Persevering through sorrow

Persevering through sorrow

Life is painful and stressful. To different degrees, we all have experienced anxiety and sorrow. But because these things can be difficult to engage with, we often avoid dealing with them. I know this is true not only because of my experience as a biblical counsellor but also because it is my own tendency! When life becomes too much, avoiding reality and escaping into distractions can become very tempting.

That is why I have found Psalm 88 so helpful. Psalm 88 teaches us how to keep going when life becomes too much. If we’ve ever felt mgowo, then Psalm 88 is a prayer that we must learn to pray. There is no sadder prayer in the Psalter, but there is wisdom for us here. It is a psalm about Jesus, and it is a psalm about our lives. The words of Psalm 88 are for us to know and use.

So take a look at the psalm (try to read it now in your Bible), and let’s think about how these words can be put to use in our lives.

Identifying Pain

In the first 9 verses Heman explains how he feels, and he tells us that his experience of life is that it is without light. His life is like a living death: his description is permeated with images of death and darkness; of social isolation, psychological anguish, and spiritual forsakenness. The picture I envisaged from meditating on this description was of a ship in a brutal storm. As the waves continually beat against the ship, it becomes overwhelmed and it slowly but inexorably goes down—down to the darkest depths of the ocean. Heman is saying, this is what is happening to me—I am drowning.

Because of our tendency to avoid dealing with pain, it is important for us to reflect on Heman’s description and see if it connects with us. We need to look at his fear, his despair, his confusion—and like him, we need to bring those things to God. We need to talk to God about our sorrows, our hopelessness, and our pain.

Can you do that? What does it sound like, for you?

Praying and Asking

Heman has become my hero because after cataloguing his pain to God, he continues to seek God! In verse 9b he says, “I call to you, Lord, every day; I spread out my hands to you.” Despite being in such pain and sorrow, Heman keeps praying. He models perseverance even in the midst of depression and suffering.

But things get even more intense. Because as we continue to read the psalm, we see that Heman’s cry for help in verse 13 becomes a cry for explanation in verse 14: “I cry to you for help, Lord; in the morning my prayer comes before you. Why, Lord, do you reject me and hide your face from me?”

Heman is honest. And his honesty encourages our honesty. So what does your praying and asking sound like?

Waiting on God

As we approach the end of the psalm, we realize that Heman is not going to get an answer. Even the final verse ends without resolution. The Hebrew poetry in verse 18 is fractured, so that we might render the verse: “You have taken from me friend and neighbour, those who know me; oh, darkness!” The final word is a despairing cry. The fractured poetry is probably meant to point to the fractured state the psalmist finds himself in. The poetry is shattered, and he is shattered too. He ends on a note of sorrow because, right now, he has no praise to offer. He stops, and he waits. He waits for the God of his salvation (verse 1) to arrive. And sometimes it is enough to wait. We often mouth platitudes that we don’t really mean. But it is better to wait, even as we live with the possibility of unrelieved suffering.

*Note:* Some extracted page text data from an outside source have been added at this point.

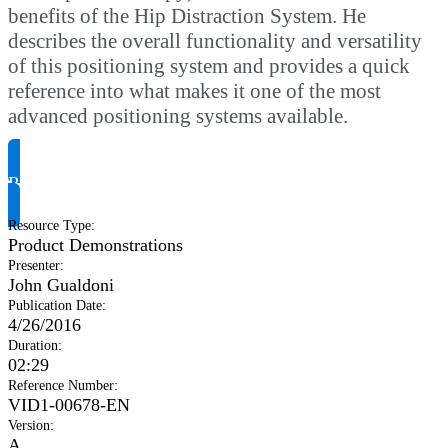
benefits of the Hip Distraction System. He
describes the overall functionality and versatility
of this positioning system and provides a quick
reference into what makes it one of the most
advanced positioning systems available.
Request Product Info
Resource Type
:
Product Demonstrations
Presenter
:
John Gualdoni
Publication Date
:
4/26/2016
Duration
:
02:29
Reference Number
:
VID1-00678-EN
Version
:
A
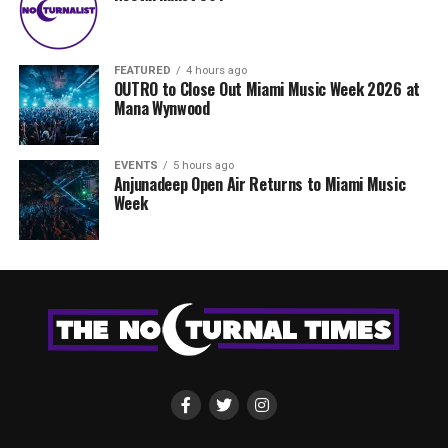
FEATURED
4 hours ago
OUTRO to Close Out Miami Music Week 2026 at
Mana Wynwood
EVENTS
5 hours ago
Anjunadeep Open Air Returns to Miami Music
Week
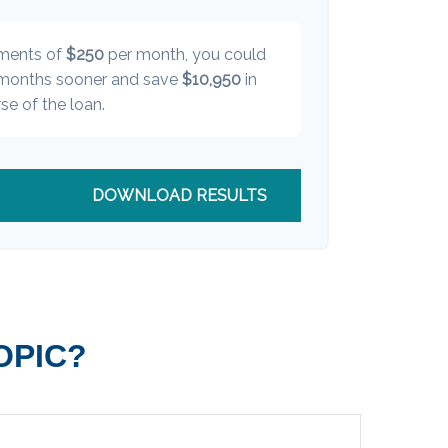
yments of
$250
per month, you could
onths sooner and save
$10,950
in
se of the loan.
DOWNLOAD RESULTS
OPIC?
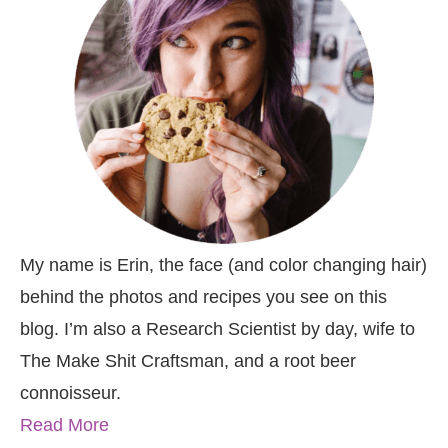
My name is Erin, the face (and color changing hair)
behind the photos and recipes you see on this
blog. I’m also a Research Scientist by day, wife to
The Make Shit Craftsman, and a root beer
connoisseur.
Read More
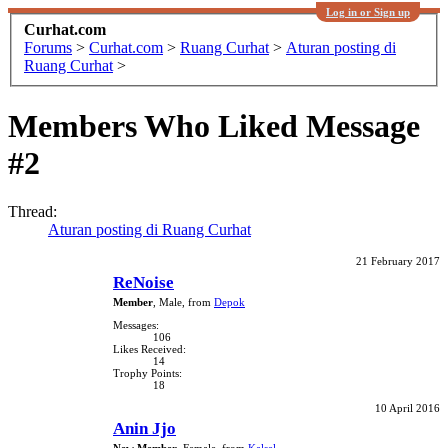
Log in or Sign up
Curhat.com
Forums
>
Curhat.com
>
Ruang Curhat
>
Aturan posting di
Ruang Curhat
>
Members Who Liked Message
#2
Thread:
Aturan posting di Ruang Curhat
21 February 2017
ReNoise
Member
, Male,
from
Depok
Messages:
106
Likes Received:
14
Trophy Points:
18
10 April 2016
Anin Jjo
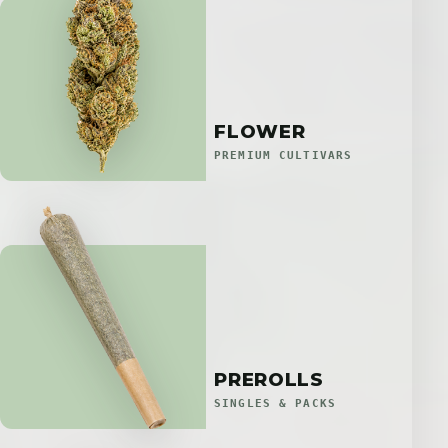
FLOWER
PREMIUM CULTIVARS
PREROLLS
SINGLES & PACKS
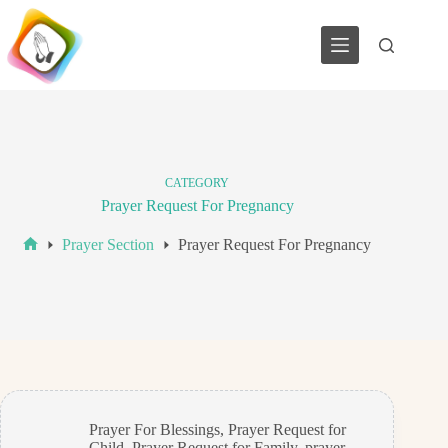
Skip
to
content
CATEGORY
Prayer Request For Pregnancy
Prayer Section
Prayer Request For Pregnancy
Home
Prayer For Blessings
,
Prayer Request for
Child
,
Prayer Request for Family
,
prayer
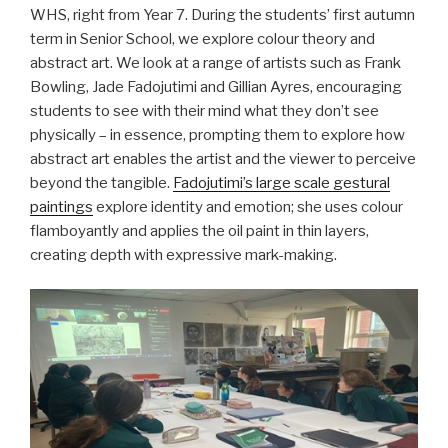
WHS, right from Year 7. During the students’ first autumn
term in Senior School, we explore colour theory and
abstract art. We look at a range of artists such as Frank
Bowling, Jade Fadojutimi and Gillian Ayres, encouraging
students to see with their mind what they don’t see
physically – in essence, prompting them to explore how
abstract art enables the artist and the viewer to perceive
beyond the tangible.
Fadojutimi’s large scale gestural
paintings
explore identity and emotion; she uses colour
flamboyantly and applies the oil paint in thin layers,
creating depth with expressive mark-making.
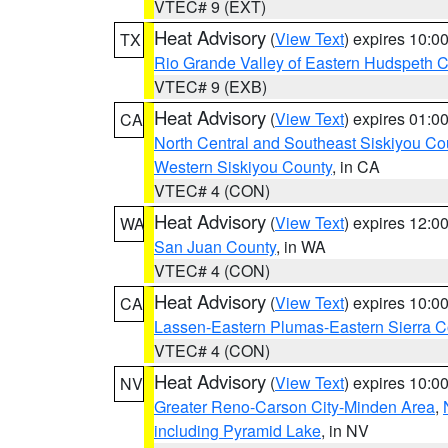
VTEC# 9 (EXT)
Heat Advisory
(
View Text
) expires 10:
TX
Rio Grande Valley of Eastern Hudspeth 
VTEC# 9 (EXB)
Heat Advisory
(
View Text
) expires 01:
CA
North Central and Southeast Siskiyou Co
Western Siskiyou County
, in CA
VTEC# 4 (CON)
Heat Advisory
(
View Text
) expires 12:
WA
San Juan County
, in WA
VTEC# 4 (CON)
Heat Advisory
(
View Text
) expires 10:
CA
Lassen-Eastern Plumas-Eastern Sierra C
VTEC# 4 (CON)
Heat Advisory
(
View Text
) expires 10:
NV
Greater Reno-Carson City-Minden Area
,
including Pyramid Lake
, in NV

This psalm is difficult for us to process. Because I want a quick-fix, an easy solution. But this psalm slows me down, teaching me that there can be long seasons of waiting, and in those seasons of waiting, I will only persevere through the sorrow by continuing to pray.

Finally, it would be remiss of us to end our reflection on this psalm without thinking about the One who ultimately sang it. This song of pain was composed for Jesus; it is His song before it is ours. We know that Jesus took the ultimate darkness of God’s wrath, for us. In our pain and depression, we may feel that God has abandoned us—but he hasn’t. Because Jesus went into the deepest darkness for us, God the Father will now always be with us in whatever darkness we face. And so our Father is with us, even when we can’t feel him. He is with us in the difficulty, so we can talk to him, and we can wait for him—persevering through sorrow by continuing to pray.

 

Questions for Reflection

    1. How was Psalm 88 fulfilled in the life of Jesus?
    2. How can you apply Psalm 88 to your own life?
    3. How do you think Jesus can relate to you in the midst of your pain, anxiety, and suffering?